··· Extracted material

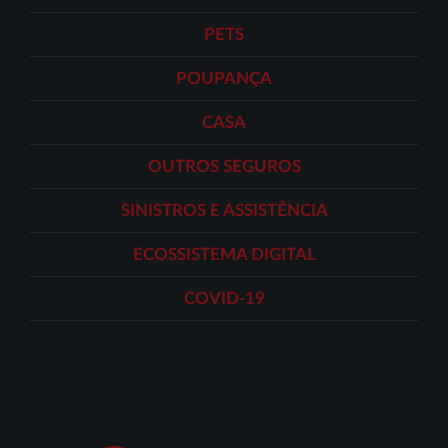
PETS
POUPANÇA
CASA
OUTROS SEGUROS
SINISTROS E ASSISTÊNCIA
ECOSSISTEMA DIGITAL
COVID-19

······

▶ **What you need to do**
This exercise asks for the line with "OUTROS SEGUROS" and all lines after it through the end of the records above, retyped exactly and with nothing else.

▶ **Result of the exercise**
OUTROS SEGUROS
SINISTROS E ASSISTÊNCIA
ECOSSISTEMA DIGITAL
COVID-19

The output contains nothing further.